§ **Prompt**
Reproduce word for word the lines of the listing from the first one through the one with "interação entre produtores", omitting every picture.

§ **Input data**

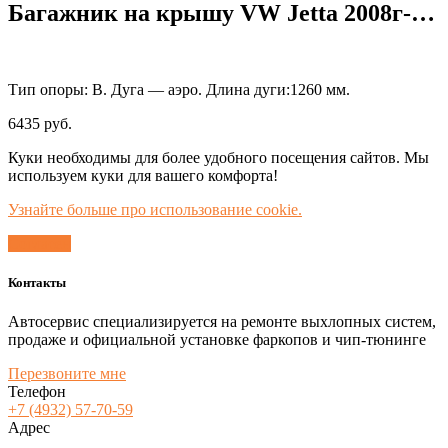
Багажник на крышу VW Jetta 2008г-…
Тип опоры: В. Дуга — аэро. Длина дуги:1260 мм.
6435
руб.
Куки необходимы для более удобного посещения сайтов. Мы
используем куки для вашего комфорта!
Узнайте больше про использование cookie.
Согласен
Контакты
Автосервис специализируется на ремонте выхлопных систем,
продаже и официальной установке фаркопов и чип-тюнинге
Перезвоните мне
Телефон
+7 (4932) 57-70-59
Адрес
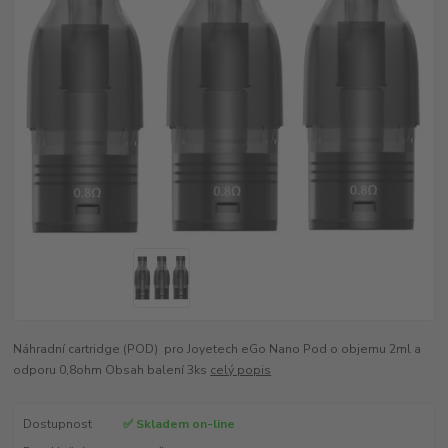
Náhradní cartridge (POD) pro Joyetech eGo Nano Pod o objemu 2ml a
odporu 0,8ohm Obsah balení 3ks
celý popis
Dostupnost
✅ Skladem on-line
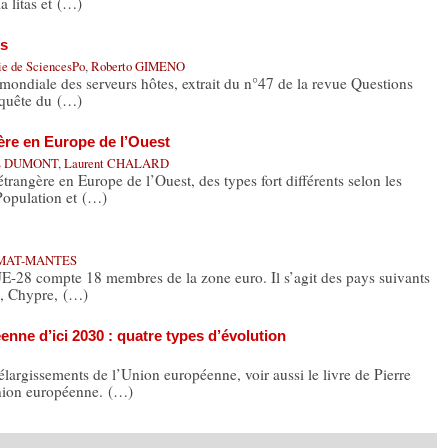
a litas et (…)
es
hie de SciencesPo
,
Roberto GIMENO
 mondiale des serveurs hôtes, extrait du n°47 de la revue Questions
onquête du (…)
ère en Europe de l’Ouest
ois DUMONT
,
Laurent CHALARD
trangère en Europe de l’Ouest, des types fort différents selon les
 Population et (…)
AMAT-MANTES
-28 compte 18 membres de la zone euro. Il s’agit des pays suivants
e, Chypre, (…)
enne d’ici 2030 : quatre types d’évolution
élargissements de l’Union européenne, voir aussi le livre de Pierre
nion européenne. (…)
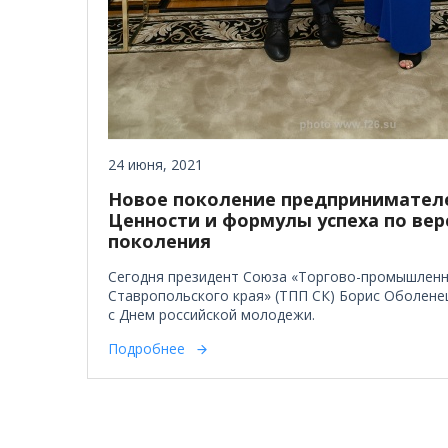
24 июня, 2021
Новое поколение предпринимател
Ценности и формулы успеха по вер
поколения
Сегодня президент Союза «Торгово-промышленн
Ставропольского края» (ТПП СК) Борис Оболене
с Днем российской молодежи.
Подробнее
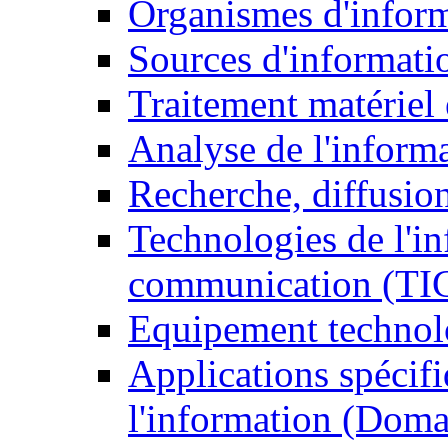
Organismes d'infor
Sources d'informati
Traitement matériel
Analyse de l'inform
Recherche, diffusion
Technologies de l'in
communication (TI
Equipement technol
Applications spécifi
l'information (Doma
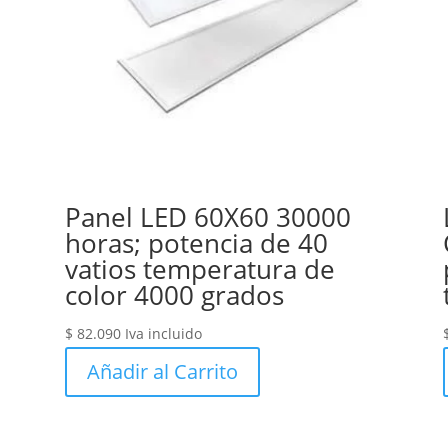
Panel LED 60X60 30000
horas; potencia de 40
vatios temperatura de
color 4000 grados
$
82.090
Iva incluido
Añadir al Carrito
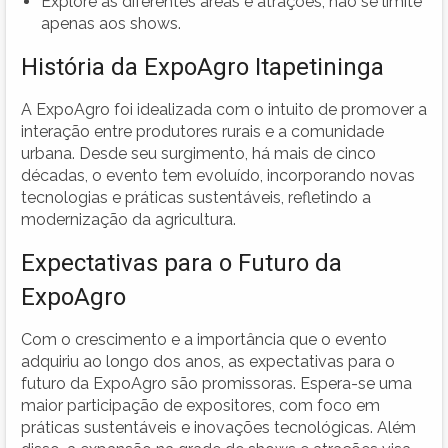
Explore as diferentes áreas e atrações, não se limite
apenas aos shows.
História da ExpoAgro Itapetininga
A ExpoAgro foi idealizada com o intuito de promover a
interação entre produtores rurais e a comunidade
urbana. Desde seu surgimento, há mais de cinco
décadas, o evento tem evoluído, incorporando novas
tecnologias e práticas sustentáveis, refletindo a
modernização da agricultura.
Expectativas para o Futuro da
ExpoAgro
Com o crescimento e a importância que o evento
adquiriu ao longo dos anos, as expectativas para o
futuro da ExpoAgro são promissoras. Espera-se uma
maior participação de expositores, com foco em
práticas sustentáveis e inovações tecnológicas. Além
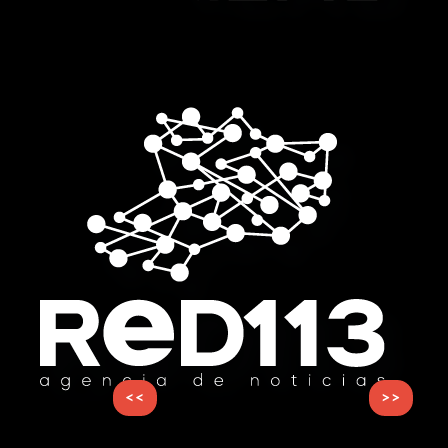
<<
>>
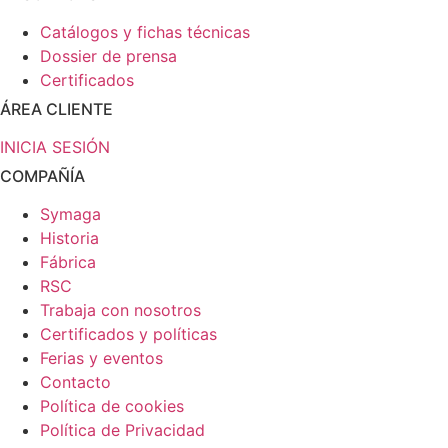
Catálogos y fichas técnicas
Dossier de prensa
Certificados
ÁREA CLIENTE
INICIA SESIÓN
COMPAÑÍA
Symaga
Historia
Fábrica
RSC
Trabaja con nosotros
Certificados y políticas
Ferias y eventos
Contacto
Política de cookies
Política de Privacidad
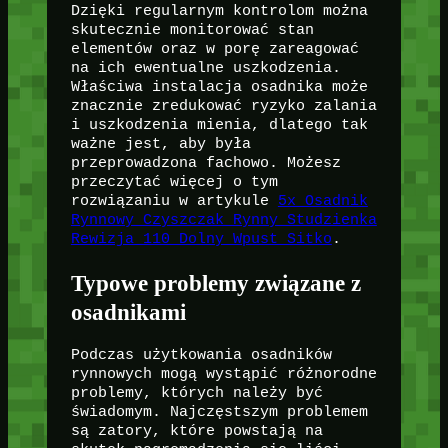
Dzięki regularnym kontrolom można
skutecznie monitorować stan
elementów oraz w porę zareagować
na ich ewentualne uszkodzenia.
Właściwa instalacja osadnika może
znacznie zredukować ryzyko zalania
i uszkodzenia mienia, dlatego tak
ważne jest, aby była
przeprowadzona fachowo. Możesz
przeczytać więcej o tym
rozwiązaniu w artykule
5x Osadnik
Rynnowy Czyszczak Rynny Studzienka
Rewizja 110 Dolny Wpust Sitko
.
Typowe problemy związane z
osadnikami
Podczas użytkowania osadników
rynnowych mogą wystąpić różnorodne
problemy, których należy być
świadomym. Najczęstszym problemem
są zatory, które powstają na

§ **Your response**
Багажник на крышу VW Jetta 2008г-…
Тип опоры: В. Дуга — аэро. Длина дуги:1260 мм.
6435
руб.
Куки необходимы для более удобного посещения сайтов. Мы
используем куки для вашего комфорта!
Узнайте больше про использование cookie.
Согласен
Контакты
Автосервис специализируется на ремонте выхлопных систем,
продаже и официальной установке фаркопов и чип-тюнинге
Перезвоните мне
Телефон
+7 (4932) 57-70-59
Адрес
Náhradní cartridge (POD) pro Joyetech eGo Nano Pod o objemu 2ml a
odporu 0,8ohm Obsah balení 3ks
celý popis
Dostupnost
✅ Skladem on-line
a litas et (…)
es
hie de SciencesPo
,
Roberto GIMENO
 mondiale des serveurs hôtes, extrait du n°47 de la revue Questions
onquête du (…)
ère en Europe de l’Ouest
ois DUMONT
,
Laurent CHALARD
trangère en Europe de l’Ouest, des types fort différents selon les
 Population et (…)
AMAT-MANTES
-28 compte 18 membres de la zone euro. Il s’agit des pays suivants
e, Chypre, (…)
enne d’ici 2030 : quatre types d’évolution
élargissements de l’Union européenne, voir aussi le livre de Pierre
nion européenne. (…)
24 июня, 2021
Новое поколение предпринимател
Ценности и формулы успеха по вер
поколения
Сегодня президент Союза «Торгово-промышленн
Ставропольского края» (ТПП СК) Борис Оболене
с Днем российской молодежи.
Подробнее
Organismes d'infor
Sources d'informati
Traitement matériel
Analyse de l'inform
Recherche, diffusion
Technologies de l'in
communication (TI
Equipement technol
Applications spécifi
l'information (Doma
Panel LED 60X60 30000
horas; potencia de 40
vatios temperatura de
color 4000 grados
$
82.090
Iva incluido
Añadir al Carrito
Explore as diferentes áreas e atrações, não se limite
apenas aos shows.
História da ExpoAgro Itapetininga
A ExpoAgro foi idealizada com o intuito de promover a
interação entre produtores rurais e a comunidade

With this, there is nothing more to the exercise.